Mortgage rates have climbed sharply as financial markets react to escalating tensions in the Middle East and rising oil prices. According to the Zillow lender marketplace, the current 30-year fixed mortgage rate stands at 5.98%, marking an increase of 17 basis points from the previous weekend. The 15-year fixed rate also rose, jumping 18 basis points to 5.50%.
Bond yields surged as investors digested developments in the region, with higher oil prices fueling concerns about potential inflation pressure. The bond market movements directly influenced mortgage rate trends, as home loan rates typically follow the direction of Treasury yields. These increases represent a reversal from the gradual decline in rates observed since late May of last year.
Current Mortgage Rate Landscape
Beyond the standard 30-year and 15-year fixed options, other mortgage products also experienced rate changes. The 20-year fixed rate currently sits at 5.90%, while adjustable-rate mortgages show the 5/1 ARM at 5.96% and the 7/1 ARM at 5.70%. VA loan products, designed for veterans and active military members, offer slightly lower rates with the 30-year VA at 5.52% and the 15-year VA at 5.24%.
Mortgage refinance rates remain elevated compared to purchase rates in most categories. The 30-year fixed refinance rate stands at 6.07%, while the 15-year refinance option is available at 5.62%. However, some VA refinance products buck this trend, with the 5/1 VA refinance rate notably lower at 4.82%.
Understanding Rate Variations
The figures reported represent national averages rounded to the nearest hundredth, according to Zillow data. Additionally, individual borrowers may encounter significantly different rates based on numerous factors including credit score, down payment size, and geographic location. Mortgage rates can vary substantially by state and even by ZIP code.
Meanwhile, different data sources report slightly different mortgage rate averages due to varying collection methodologies. Freddie Mac, which reported a 30-year rate of 6.00% this week, compiles information from loan applications submitted to its underwriting system. In contrast, Zillow obtains rates directly from its lender marketplace, explaining minor discrepancies between reported figures.
Impact of Global Economic Factors on Mortgage Rates
The connection between geopolitical events and home loan costs illustrates how global markets influence domestic borrowing expenses. When oil prices increase due to Middle East tensions, inflation fears typically follow, prompting bond investors to demand higher yields. Since mortgage rates closely track Treasury bond yields, homebuyers and those considering refinancing feel these effects relatively quickly.
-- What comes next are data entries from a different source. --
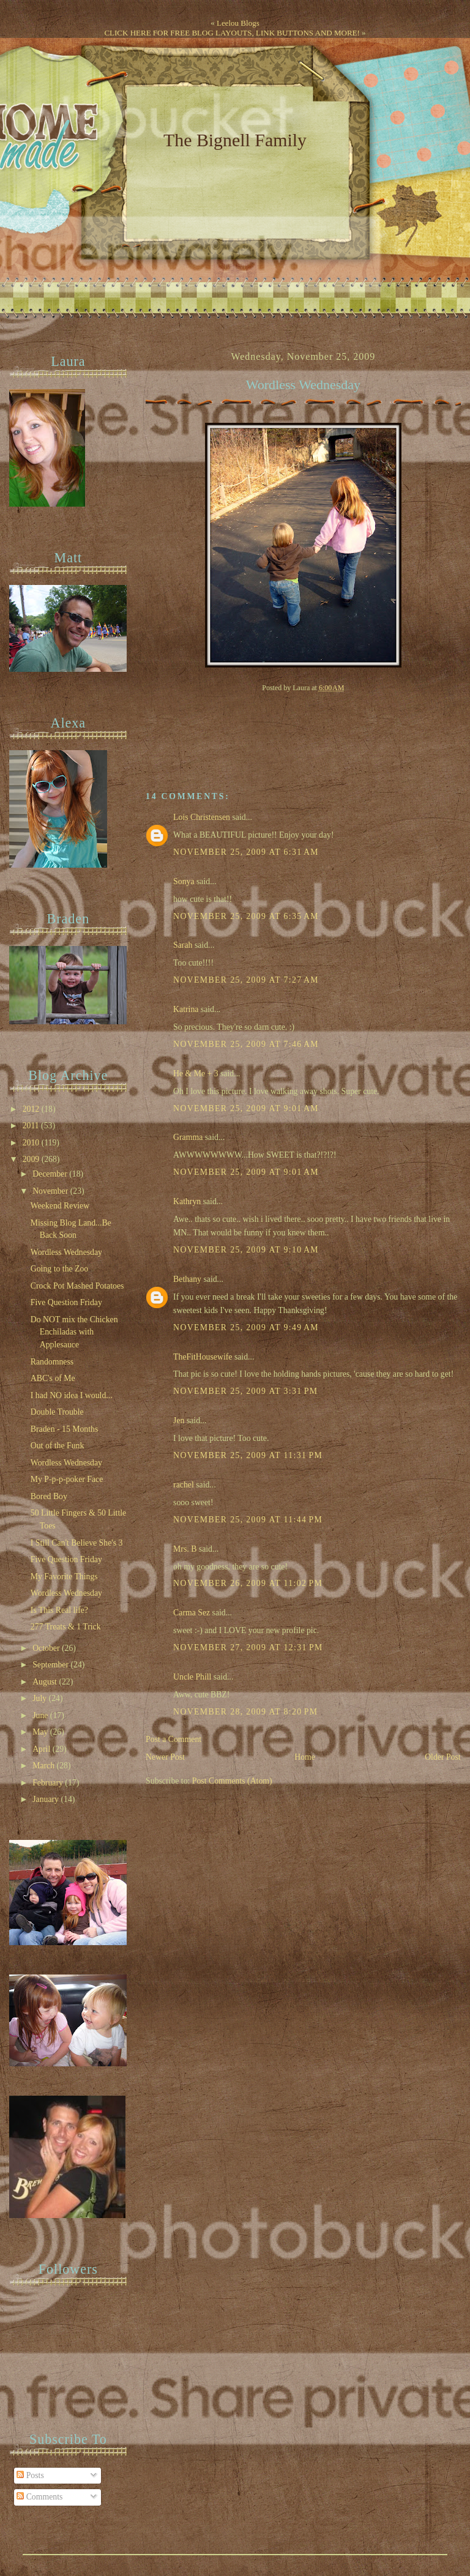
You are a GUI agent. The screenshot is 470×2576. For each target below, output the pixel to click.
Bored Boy (49, 1496)
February (48, 1782)
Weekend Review (60, 1205)
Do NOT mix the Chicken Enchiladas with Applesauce (74, 1332)
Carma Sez (191, 1612)
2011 (32, 1125)
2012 (32, 1109)
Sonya (183, 881)
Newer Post (165, 1757)
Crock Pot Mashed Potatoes (77, 1285)
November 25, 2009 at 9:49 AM (246, 1327)
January (46, 1799)
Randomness (52, 1361)
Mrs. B (184, 1549)
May (41, 1732)
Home (304, 1757)
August (45, 1681)
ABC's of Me (53, 1378)
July (40, 1698)
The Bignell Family (235, 140)
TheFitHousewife (202, 1356)
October (47, 1648)
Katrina (185, 1009)
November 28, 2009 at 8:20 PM (245, 1711)
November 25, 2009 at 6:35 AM (246, 916)
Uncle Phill (192, 1676)
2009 (32, 1159)
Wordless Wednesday (303, 385)
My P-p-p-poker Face (67, 1479)
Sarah (182, 945)
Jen (178, 1420)
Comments (39, 2496)
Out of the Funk (57, 1445)
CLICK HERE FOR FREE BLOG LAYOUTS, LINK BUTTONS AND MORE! (231, 32)
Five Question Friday (66, 1302)
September (51, 1664)
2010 (32, 1142)
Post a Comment (173, 1739)
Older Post (443, 1757)
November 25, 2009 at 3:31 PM (245, 1391)
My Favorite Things (64, 1576)
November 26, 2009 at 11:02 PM (248, 1583)
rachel (183, 1484)
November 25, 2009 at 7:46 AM (246, 1044)
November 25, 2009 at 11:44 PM (248, 1519)
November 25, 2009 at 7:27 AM (246, 980)
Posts (30, 2475)
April (42, 1749)
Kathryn (187, 1201)
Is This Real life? (59, 1610)
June (41, 1715)
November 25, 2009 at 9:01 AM (246, 1108)
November (51, 1191)
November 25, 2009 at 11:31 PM (248, 1455)
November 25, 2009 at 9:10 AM (246, 1249)
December (50, 1173)
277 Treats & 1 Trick (66, 1626)
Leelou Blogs (238, 23)
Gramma (188, 1137)
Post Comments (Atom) (232, 1780)
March (44, 1765)
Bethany (187, 1279)
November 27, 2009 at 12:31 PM (248, 1647)
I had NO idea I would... (72, 1395)
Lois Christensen (201, 817)
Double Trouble (57, 1411)
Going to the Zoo (59, 1268)
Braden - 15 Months (65, 1429)
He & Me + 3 (195, 1073)
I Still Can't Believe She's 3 (77, 1542)
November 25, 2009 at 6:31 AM (246, 852)
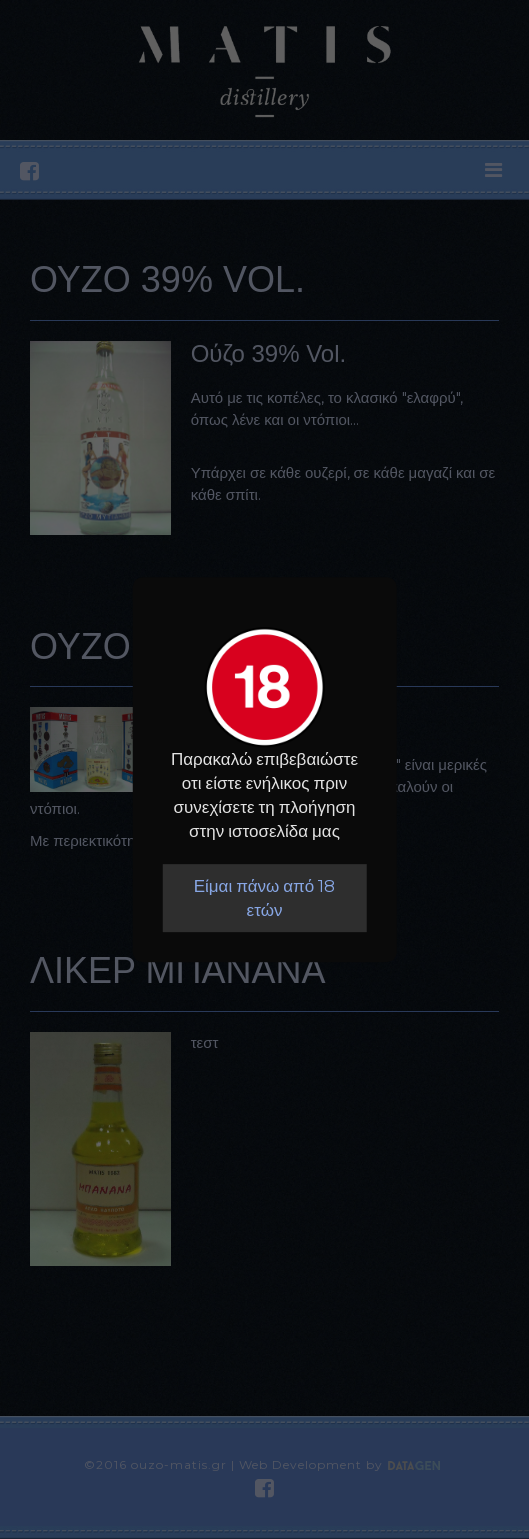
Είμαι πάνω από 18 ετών (265, 898)
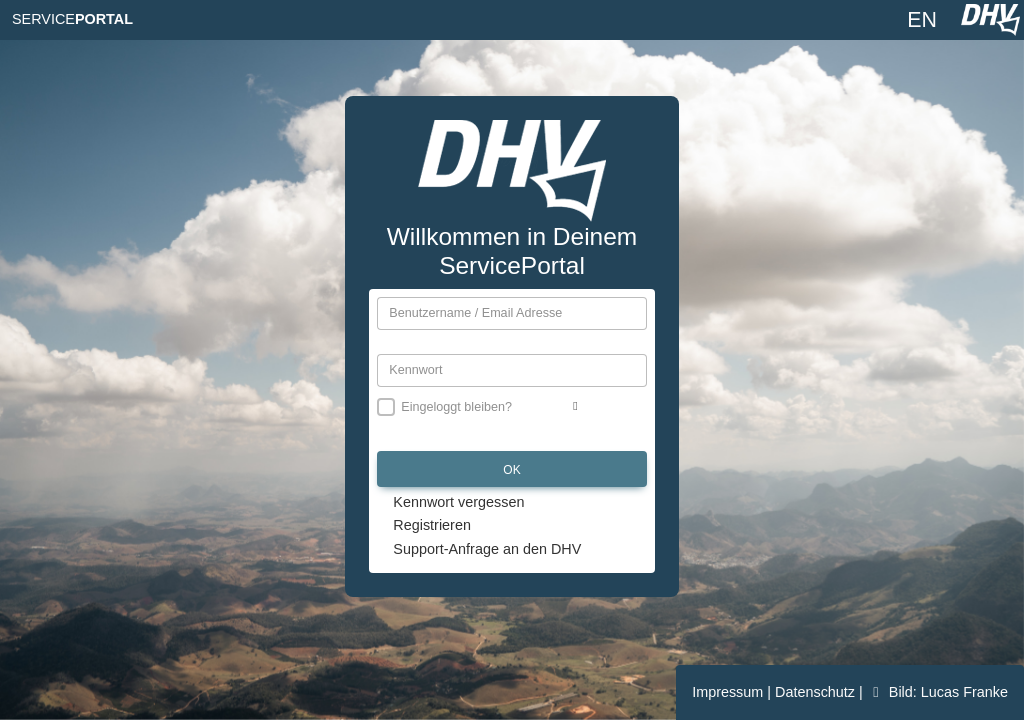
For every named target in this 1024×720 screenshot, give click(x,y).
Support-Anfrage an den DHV (487, 549)
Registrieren (432, 525)
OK (511, 470)
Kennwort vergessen (458, 502)
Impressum (729, 692)
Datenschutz (817, 692)
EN (922, 20)
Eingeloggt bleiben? (456, 407)
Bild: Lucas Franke (937, 692)
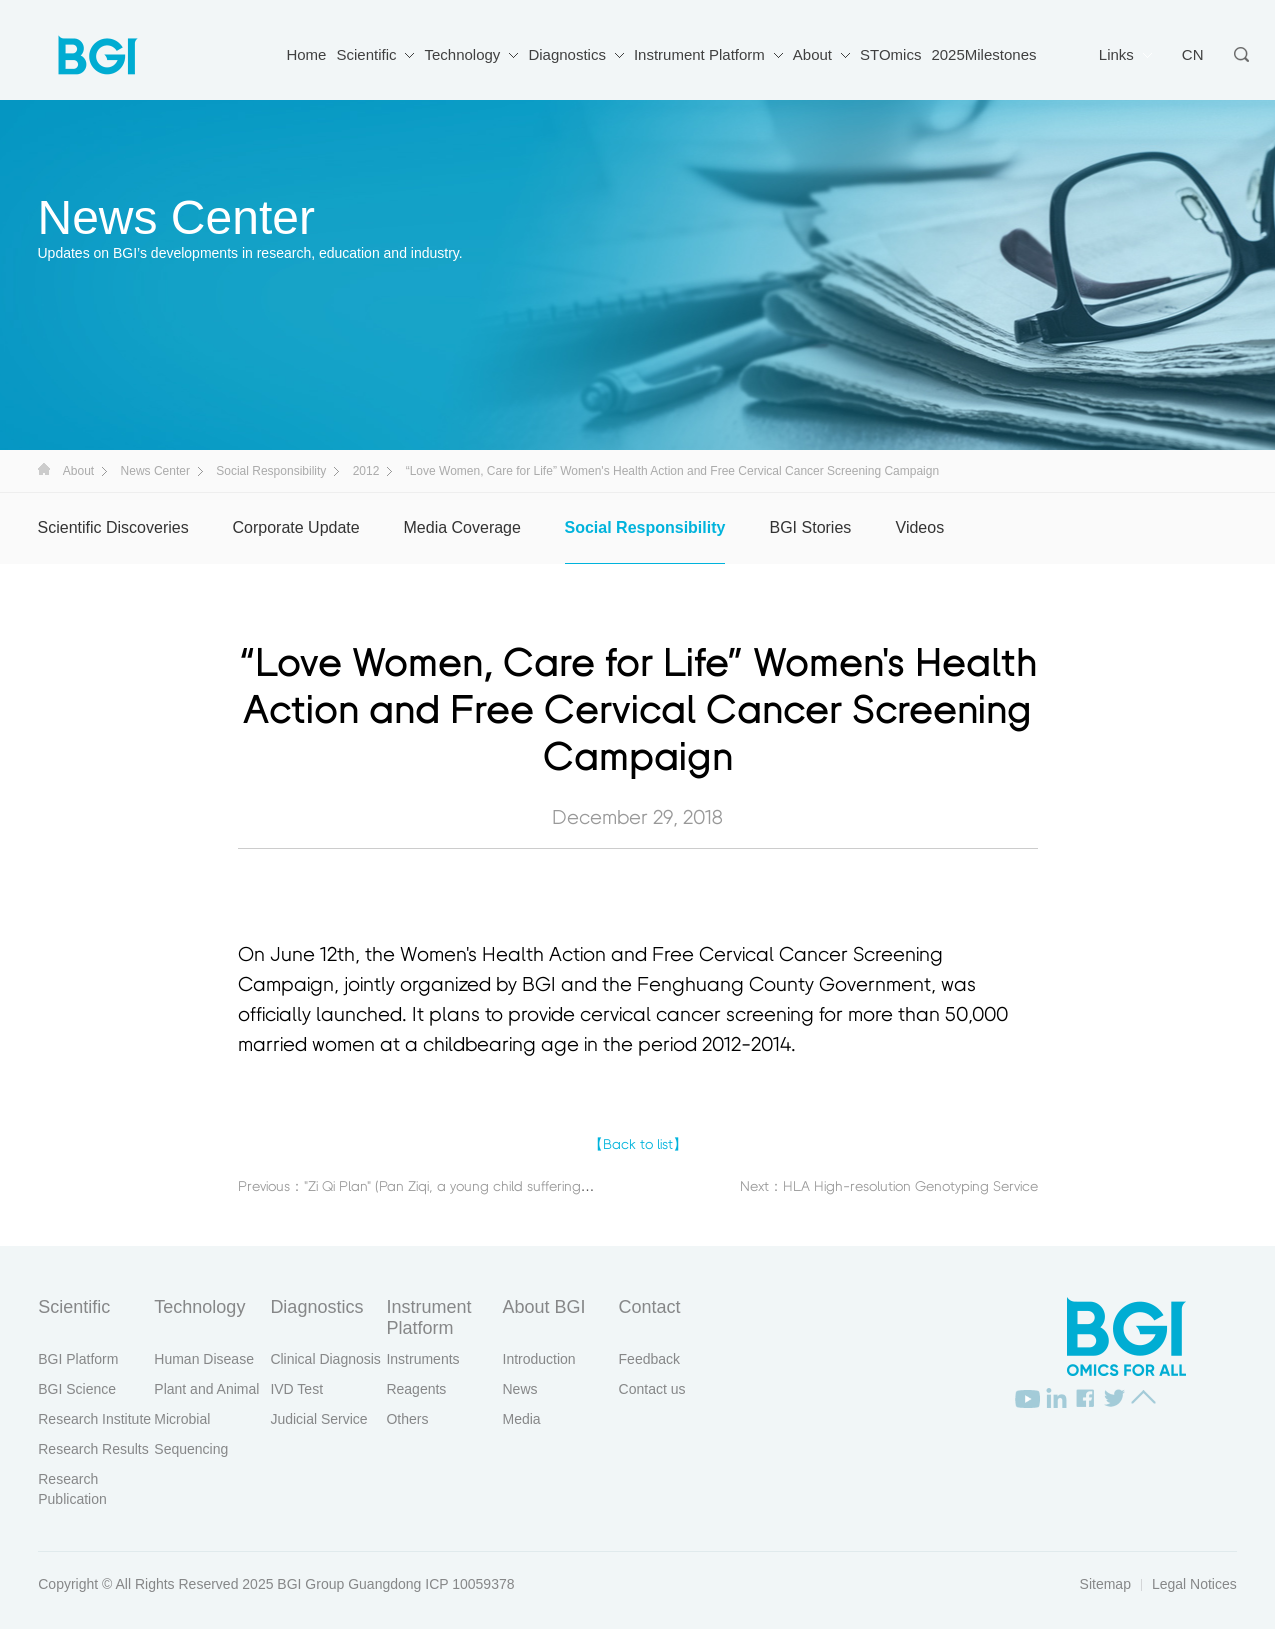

However, forecasters maintain relatively stable expectations for the near term. According to February forecasts, the Mortgage Bankers Association expects the 30-year mortgage rate to remain near 6.10% through 2026. Fannie Mae similarly predicts rates hovering around 6% through the end of the current year, suggesting the recent uptick may not signal a dramatic long-term trend.
Historical Context and Borrower Options
Current mortgage rates remain below the peaks experienced earlier this year. The 30-year fixed rate topped 7% in January 2025 before fluctuating over subsequent months. From May 29, 2025, when the rate stood at 6.89%, a gradual downward trend emerged until the recent increase driven by Middle East developments.
Borrowers seeking lower rates have several strategies available. Improving credit scores and reducing debt-to-income ratios can help secure better terms, whether for purchase or refinance. Choosing shorter loan terms like 15-year mortgages typically results in lower interest rates, though monthly payments increase due to the compressed repayment schedule.
Market observers will continue monitoring bond market reactions to Middle East developments and oil price movements in coming weeks. The trajectory of mortgage rates will likely depend on whether geopolitical tensions ease or inflation concerns intensify, though current forecasts suggest rates should stabilize near current levels absent major economic disruptions.